— Available data —
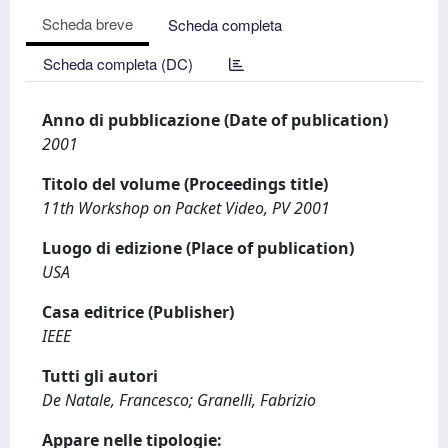
Scheda breve
Scheda completa
Scheda completa (DC)
Anno di pubblicazione (Date of publication)
2001
Titolo del volume (Proceedings title)
11th Workshop on Packet Video, PV 2001
Luogo di edizione (Place of publication)
USA
Casa editrice (Publisher)
IEEE
Tutti gli autori
De Natale, Francesco; Granelli, Fabrizio
Appare nelle tipologie:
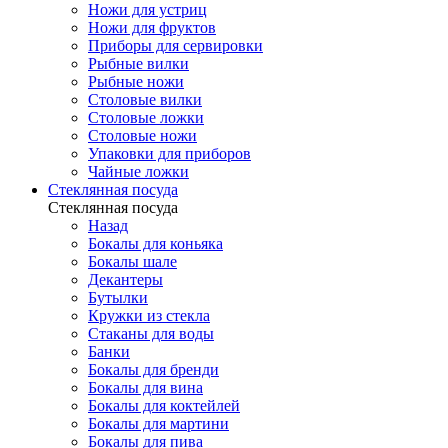
Ножи для устриц
Ножи для фруктов
Приборы для сервировки
Рыбные вилки
Рыбные ножи
Столовые вилки
Столовые ложки
Столовые ножи
Упаковки для приборов
Чайные ложки
Стеклянная посуда
Стеклянная посуда
Назад
Бокалы для коньяка
Бокалы шале
Декантеры
Бутылки
Кружки из стекла
Стаканы для воды
Банки
Бокалы для бренди
Бокалы для вина
Бокалы для коктейлей
Бокалы для мартини
Бокалы для пива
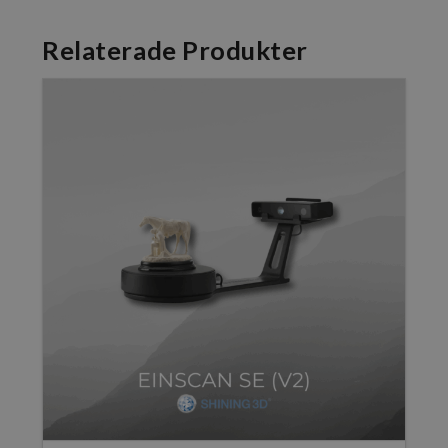
Relaterade Produkter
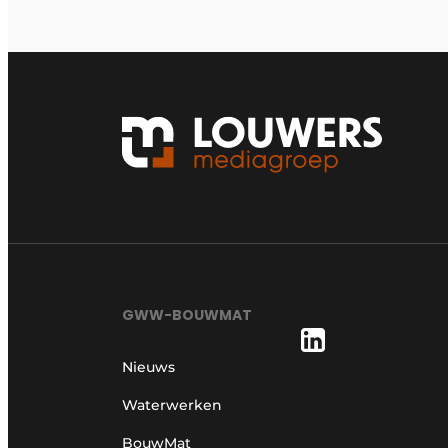
GWW-BOUWMAT
Nieuws
Waterwerken
BouwMat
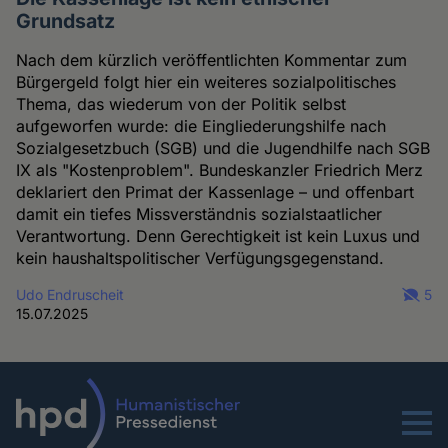
Grundsatz
Nach dem kürzlich veröffentlichten Kommentar zum
Bürgergeld folgt hier ein weiteres sozialpolitisches
Thema, das wiederum von der Politik selbst
aufgeworfen wurde: die Eingliederungshilfe nach
Sozialgesetzbuch (SGB) und die Jugendhilfe nach SGB
IX als "Kostenproblem". Bundeskanzler Friedrich Merz
deklariert den Primat der Kassenlage – und offenbart
damit ein tiefes Missverständnis sozialstaatlicher
Verantwortung. Denn Gerechtigkeit ist kein Luxus und
kein haushaltspolitischer Verfügungsgegenstand.
Udo Endruscheit
5
15.07.2025
Menu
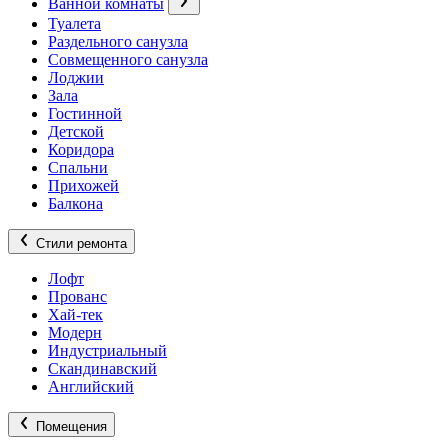
Ванной комнаты
Туалета
Раздельного санузла
Совмещенного санузла
Лоджии
Зала
Гостинной
Детской
Коридора
Спальни
Прихожей
Балкона
Стили ремонта
Лофт
Прованс
Хай-тек
Модерн
Индустриальный
Скандинавский
Английский
Помещения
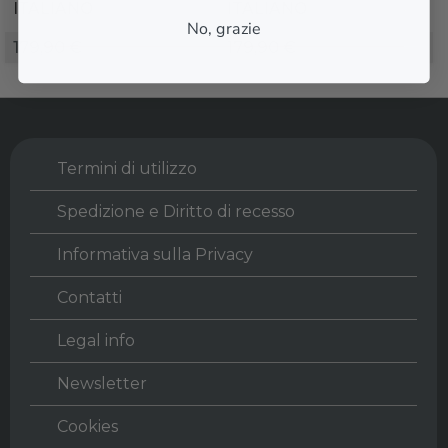
ITALIANO
ITALIANO
No, grazie
179,90 €
179,90 €
Termini di utilizzo
Spedizione e Diritto di recesso
Informativa sulla Privacy
Contatti
Legal info
Newsletter
Cookies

— Directions —
Retype the material in full, exactly as written, and exclude the pictures.

— Solution for this problem —
Scheda breve
Scheda completa
Scheda completa (DC)
Anno di pubblicazione (Date of publication)
2001
Titolo del volume (Proceedings title)
11th Workshop on Packet Video, PV 2001
Luogo di edizione (Place of publication)
USA
Casa editrice (Publisher)
IEEE
Tutti gli autori
De Natale, Francesco; Granelli, Fabrizio
Appare nelle tipologie:
Ножи для устриц
Ножи для фруктов
Приборы для сервировки
Рыбные вилки
Рыбные ножи
Столовые вилки
Столовые ложки
Столовые ножи
Упаковки для приборов
Чайные ложки
Стеклянная посуда
Стеклянная посуда
Назад
Бокалы для коньяка
Бокалы шале
Декантеры
Бутылки
Кружки из стекла
Стаканы для воды
Банки
Бокалы для бренди
Бокалы для вина
Бокалы для коктейлей
Бокалы для мартини
Бокалы для пива
Relaterade Produkter
GWW-BOUWMAT
Nieuws
Waterwerken
BouwMat
Grundsatz
Nach dem kürzlich veröffentlichten Kommentar zum
Bürgergeld folgt hier ein weiteres sozialpolitisches
Thema, das wiederum von der Politik selbst
aufgeworfen wurde: die Eingliederungshilfe nach
Sozialgesetzbuch (SGB) und die Jugendhilfe nach SGB
IX als "Kostenproblem". Bundeskanzler Friedrich Merz
deklariert den Primat der Kassenlage – und offenbart
damit ein tiefes Missverständnis sozialstaatlicher
Verantwortung. Denn Gerechtigkeit ist kein Luxus und
kein haushaltspolitischer Verfügungsgegenstand.
Udo Endruscheit
5
15.07.2025
Menu
Ванной комнаты
Туалета
Раздельного санузла
Совмещенного санузла
Лоджии
Зала
Гостинной
Детской
Коридора
Спальни
Прихожей
Балкона
Стили ремонта
Лофт
Прованс
Хай-тек
Модерн
Индустриальный
Скандинавский
Английский
Помещения
ITALIANO
ITALIANO
No, grazie
179,90 €
179,90 €
Termini di utilizzo
Spedizione e Diritto di recesso
Informativa sulla Privacy
Contatti
Legal info
Newsletter
Cookies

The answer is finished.